Assignment –
Report how many lines below include the string "Apply". Please keep the reply to that number.

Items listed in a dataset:
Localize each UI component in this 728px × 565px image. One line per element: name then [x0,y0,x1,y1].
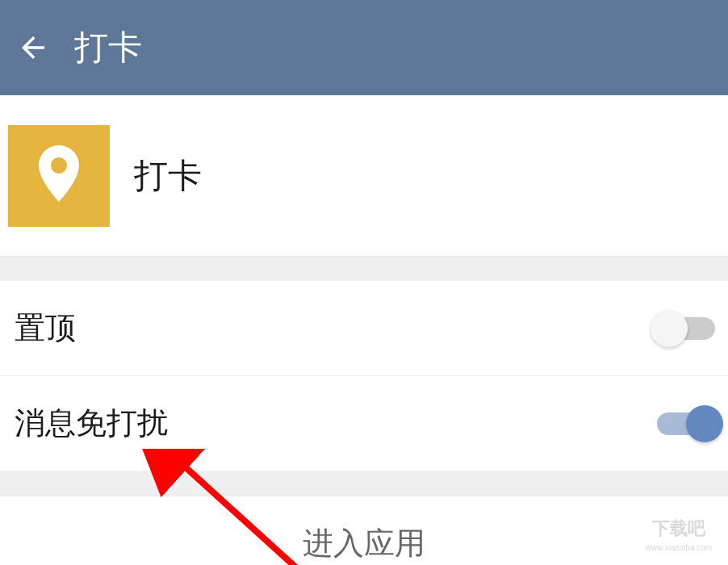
header-bar: 打卡 [0,0,728,95]
pin-top-toggle[interactable] [657,317,715,340]
app-info-section: 打卡 [0,95,728,257]
location-pin-icon [35,145,83,206]
pin-top-label: 置顶 [15,308,76,349]
do-not-disturb-toggle[interactable] [657,412,715,435]
enter-app-label: 进入应用 [303,523,425,564]
toggle-knob [651,310,688,347]
do-not-disturb-label: 消息免打扰 [15,403,168,444]
arrow-left-icon [16,31,50,65]
do-not-disturb-row: 消息免打扰 [0,376,728,471]
section-divider [0,471,728,496]
app-name-label: 打卡 [134,153,202,199]
app-icon-container [8,125,110,227]
pin-top-row: 置顶 [0,281,728,376]
back-button[interactable] [16,31,50,65]
page-title: 打卡 [74,25,142,70]
enter-app-button[interactable]: 进入应用 [0,496,728,565]
toggle-knob [686,405,723,442]
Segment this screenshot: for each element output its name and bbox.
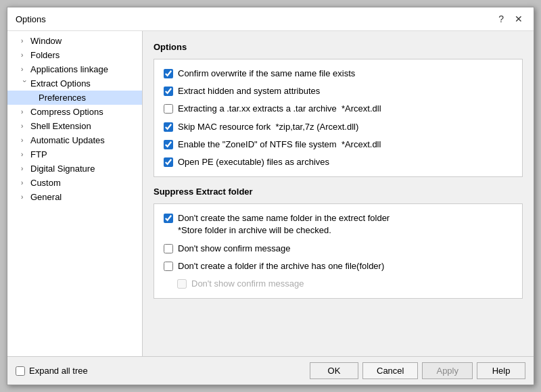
bottom-buttons: OK Cancel Apply Help [310,362,525,379]
sidebar-item-preferences[interactable]: Preferences [7,91,142,105]
sidebar-item-ftp[interactable]: ›FTP [7,147,142,162]
skip-mac-label: Skip MAC resource fork *zip,tar,7z (Arce… [178,121,358,133]
option-row-extract-hidden: Extract hidden and system attributes [164,85,513,97]
sidebar-item-label: Compress Options [30,107,103,117]
sidebar-item-label: Automatic Updates [30,135,105,145]
option-row-confirm-overwrite: Confirm overwrite if the same name file … [164,68,513,80]
expand-tree-container: Expand all tree [16,366,88,376]
help-button[interactable]: ? [496,13,507,25]
expand-all-label: Expand all tree [29,366,88,376]
confirm-overwrite-checkbox[interactable] [164,69,173,78]
extract-tar-checkbox[interactable] [164,104,173,114]
open-pe-label: Open PE (executable) files as archives [178,156,329,168]
arrow-icon: › [21,151,28,158]
close-button[interactable]: ✕ [512,13,525,25]
sidebar-item-label: Applications linkage [30,64,108,74]
sidebar-item-folders[interactable]: ›Folders [7,48,142,62]
title-controls: ? ✕ [496,13,525,25]
title-bar: Options ? ✕ [7,7,534,31]
window-title: Options [16,14,46,24]
no-confirm-msg1-label: Don't show confirm message [178,243,291,255]
sidebar-item-label: Preferences [39,93,86,103]
arrow-icon: › [21,37,28,45]
arrow-icon: › [21,108,28,116]
sidebar-item-digital-sig[interactable]: ›Digital Signature [7,162,142,176]
sidebar-item-label: Shell Extension [30,121,91,131]
no-confirm-msg2-label: Don't show confirm message [191,278,304,290]
confirm-overwrite-label: Confirm overwrite if the same name file … [178,68,355,80]
option-row-extract-tar: Extracting a .tar.xx extracts a .tar arc… [164,103,513,115]
sidebar-item-label: Folders [30,50,60,60]
sidebar-item-extract-options[interactable]: ›Extract Options [7,76,142,91]
arrow-icon: › [21,122,28,130]
options-section-title: Options [154,42,523,52]
sidebar-item-compress-options[interactable]: ›Compress Options [7,105,142,119]
option-row-enable-zone: Enable the "ZoneID" of NTFS file system … [164,139,513,151]
no-folder-one-checkbox[interactable] [164,262,173,271]
option-row-open-pe: Open PE (executable) files as archives [164,156,513,168]
no-same-folder-checkbox[interactable] [164,214,173,223]
suppress-section-title: Suppress Extract folder [154,187,523,197]
sidebar-item-label: Custom [30,178,61,188]
option-row-no-folder-one: Don't create a folder if the archive has… [164,260,513,272]
arrow-icon: › [21,165,28,172]
sidebar-item-custom[interactable]: ›Custom [7,176,142,190]
options-group: Confirm overwrite if the same name file … [154,59,523,177]
sidebar-item-general[interactable]: ›General [7,190,142,204]
suppress-group: Don't create the same name folder in the… [154,203,523,299]
no-confirm-msg1-checkbox[interactable] [164,244,173,253]
extract-tar-label: Extracting a .tar.xx extracts a .tar arc… [178,103,381,115]
option-row-skip-mac: Skip MAC resource fork *zip,tar,7z (Arce… [164,121,513,133]
sidebar-item-label: Extract Options [30,78,91,89]
arrow-icon: › [21,51,28,59]
sidebar-item-window[interactable]: ›Window [7,34,142,48]
apply-button[interactable]: Apply [422,362,473,379]
options-window: Options ? ✕ ›Window›Folders›Applications… [7,7,534,385]
cancel-button[interactable]: Cancel [362,362,418,379]
ok-button[interactable]: OK [310,362,358,379]
arrow-icon: › [21,179,28,187]
arrow-icon: › [21,137,28,144]
arrow-icon: › [21,66,28,73]
sidebar-item-auto-updates[interactable]: ›Automatic Updates [7,133,142,147]
enable-zone-checkbox[interactable] [164,140,173,149]
arrow-icon: › [21,193,28,201]
extract-hidden-label: Extract hidden and system attributes [178,85,320,97]
sidebar-item-label: General [30,192,62,202]
no-confirm-msg2-checkbox[interactable] [177,279,187,289]
extract-hidden-checkbox[interactable] [164,87,173,96]
sidebar-item-app-linkage[interactable]: ›Applications linkage [7,62,142,76]
sidebar: ›Window›Folders›Applications linkage›Ext… [7,31,143,356]
option-row-no-same-folder: Don't create the same name folder in the… [164,212,513,237]
no-same-folder-label: Don't create the same name folder in the… [178,212,390,237]
no-folder-one-label: Don't create a folder if the archive has… [178,260,384,272]
bottom-bar: Expand all tree OK Cancel Apply Help [7,356,534,385]
content-area: ›Window›Folders›Applications linkage›Ext… [7,31,534,356]
expand-all-checkbox[interactable] [16,366,25,376]
option-row-no-confirm1: Don't show confirm message [164,243,513,255]
enable-zone-label: Enable the "ZoneID" of NTFS file system … [178,139,381,151]
sidebar-item-shell-extension[interactable]: ›Shell Extension [7,119,142,133]
sidebar-item-label: Window [30,36,62,46]
option-row-no-confirm2: Don't show confirm message [164,278,513,290]
help-dialog-button[interactable]: Help [477,362,525,379]
main-panel: Options Confirm overwrite if the same na… [143,31,534,356]
skip-mac-checkbox[interactable] [164,122,173,132]
open-pe-checkbox[interactable] [164,157,173,167]
sidebar-item-label: Digital Signature [30,164,95,174]
arrow-icon: › [21,80,28,87]
sidebar-item-label: FTP [30,149,47,160]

Reply –
3